ANIMAL PARTS – Animal Parts

Considering this self-titled offering is only his second release, Animal Parts’ frontman Joshua Cockerill demonstrates an excellent gift for song-craft, certainly one beyond his relative inexperience. Plenty of rootsy moods, a little pop and a few strong narratives each come together to make a record that has plenty of emotional pull.

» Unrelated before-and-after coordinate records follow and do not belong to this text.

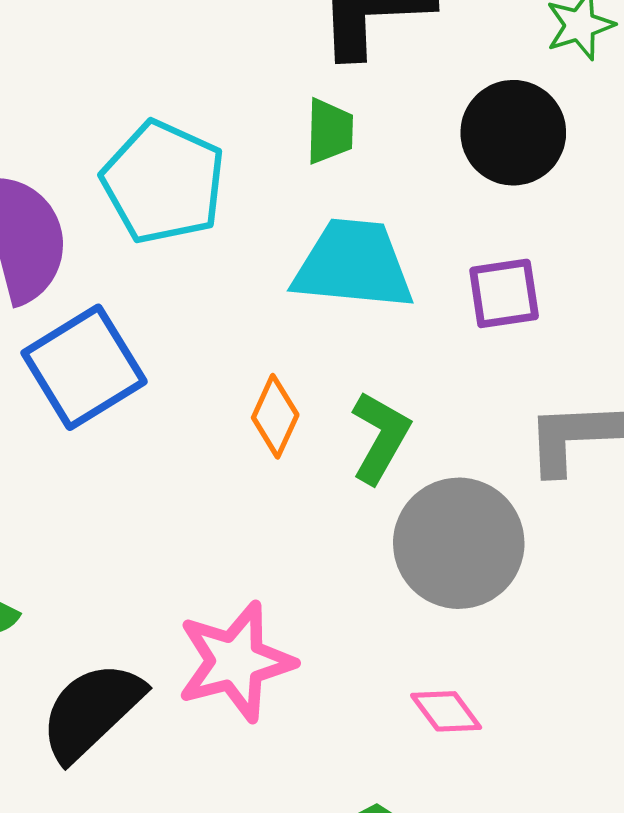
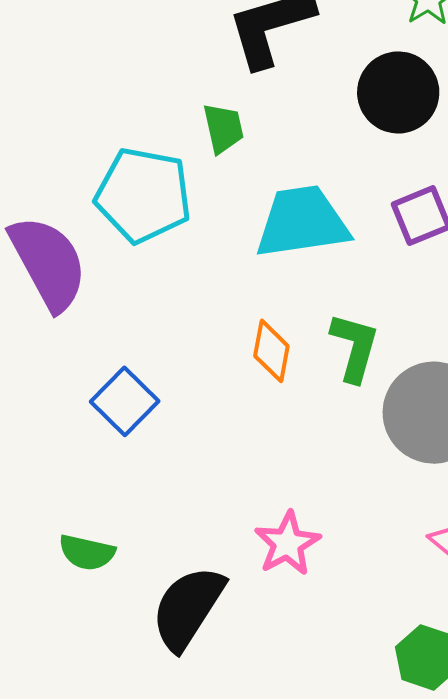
green trapezoid: (330, 131) -> (223, 128), moved
blue square: (84, 367) -> (125, 401), moved, size x0.7
pink star: (236, 661) -> (287, 544), size x0.7

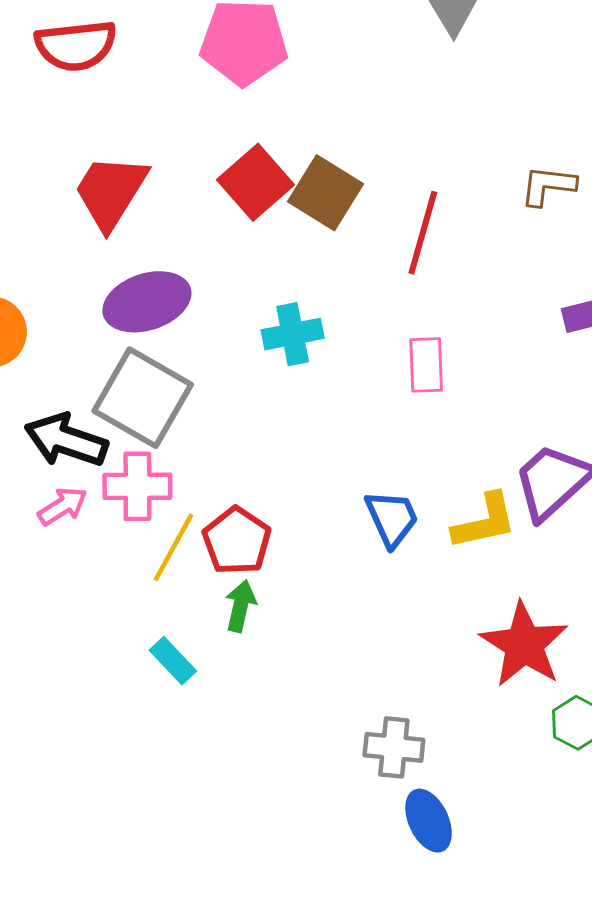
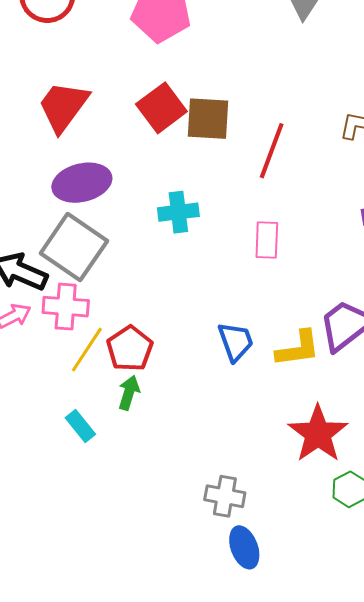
brown square: (325, 193) -> (208, 119), turned -33

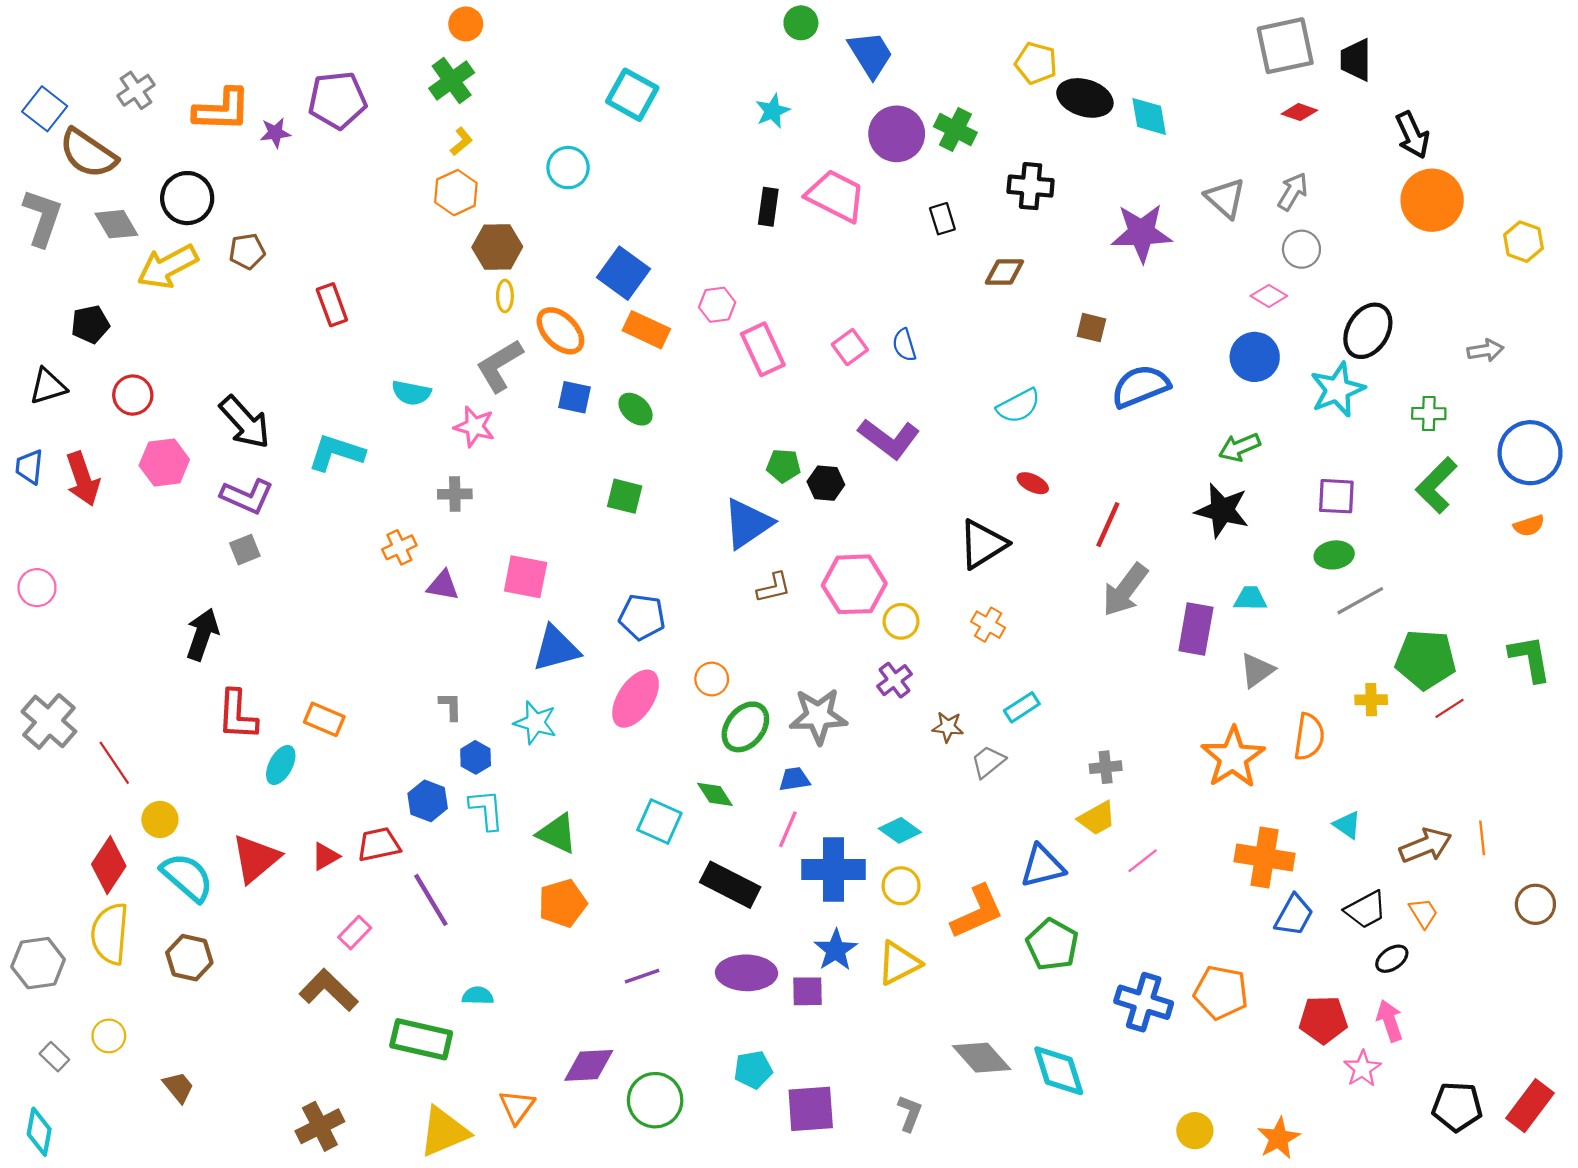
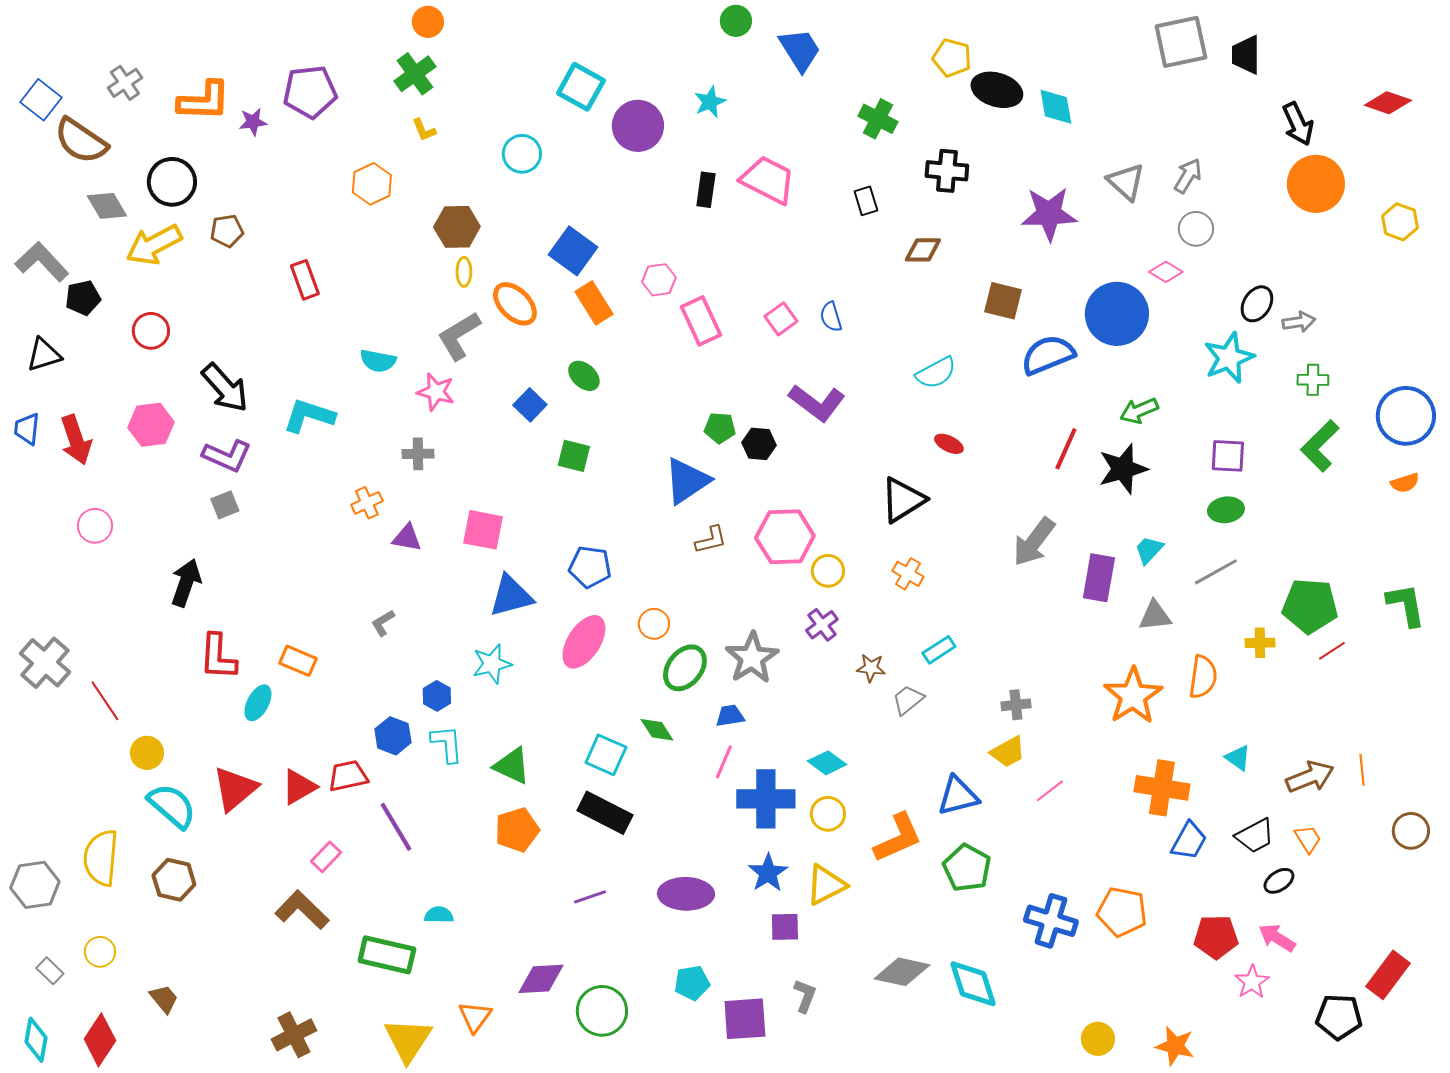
red diamond: (1299, 112) -> (1388, 103), moved, size x1.4
purple circle: (897, 134) -> (638, 126), moved
yellow L-shape: (461, 141) -> (424, 130), turned 108
orange hexagon: (456, 193) -> (372, 184), moved
gray L-shape: (42, 218) -> (42, 262), moved, turned -62
brown square: (1091, 328) -> (1003, 301), size x1.4
orange rectangle: (646, 330) -> (594, 303), turned 33
black ellipse: (1368, 331) -> (1257, 304), size x0.7
gray arrow: (1485, 350) -> (1299, 322), moved
blue circle: (1255, 357) -> (1117, 314), moved, size x1.4
red circle: (133, 395) -> (151, 331), moved
blue square: (575, 397) -> (530, 405), moved, turned 32
black star: (1222, 510) -> (1123, 469), turned -30
red line: (1108, 525) -> (1066, 449), moved
pink circle: (37, 588) -> (95, 526), moved
cyan trapezoid: (1250, 599) -> (1149, 550), turned -48
gray line: (1360, 601) -> (1216, 572), moved
gray triangle: (1257, 670) -> (1155, 616), turned 30
gray L-shape: (451, 706) -> (383, 623), moved, turned -120
gray star: (818, 716) -> (752, 658), turned -30
cyan star: (535, 723) -> (492, 664), turned -30
red triangle: (325, 856) -> (299, 787), size x1.4
red diamond: (109, 865) -> (100, 1040), moved
black rectangle: (730, 885) -> (605, 813), moved
purple square: (807, 991) -> (785, 927), moved
pink arrow: (1390, 1021) -> (1277, 938), turned -39
gray diamond: (982, 1058) -> (902, 972), turned -36
red rectangle: (1530, 1106) -> (1388, 975), moved
gray L-shape: (910, 1113) -> (805, 996), moved
yellow triangle: (444, 1132) -> (408, 1040), turned -34
orange star: (1279, 1138) -> (1175, 1046), turned -30

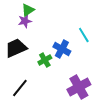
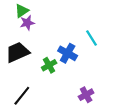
green triangle: (28, 10) -> (22, 11), moved
purple cross: (79, 87) -> (86, 95), size x0.6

The quirky ‘Poets’ is an instant standout, it’s mix of acoustic guitar, new wave keyboards and handclaps come together in a way which manages to be reminiscent of an early 80s power pop band reimagined by Wilco.  Vocally, the underplayed harmonies are great, while with his lead vocal delivery, Cockerill knows he has a natural sense of style – he doesn’t have to use any quirks or unnecessary affectations to catch the ear.  Another great jangler, ‘I Won’t Ever Let You Down’ breezes along with a sunny optimism, its tune recalling the best indie-pop of the 1990s.  While the bouncy air and simple chorus are the things which are likely to be considered the most striking about this particular number, its bass part should not be overlooked – the production values here really bring out the best in the performance.  It may not be completely original, but it is so well performed, it’s near impossible to dislike.

Although never flashy, ‘King of Kings’ is another instantly likeable offering, again hinting at a love of 90s jangle-pop/indie.  Throughout the bulk of this tune, Cockerill and his Animal Parts sound positive, bringing a real spark to their performance.  Despite this, it is not the song’s main part which ends up being its most memorable (even with a drum part that tips the hat to Phil Spector…) The real stroke of genius here comes during the songs coda, where Cockerill throws out huge ugly slabs of guitar drenched in levels of reverb which would befit Neil Young & Crazy Horse.  The influence here is as subtle as a brick – particularly reminiscent of ‘Don’t Cry’ from Young’s 1989 album ‘Freedom’.  Still, given this band’s Canadian heritage and their love of roots-rock, gaining influence from the mighty sideburned one was inevitable.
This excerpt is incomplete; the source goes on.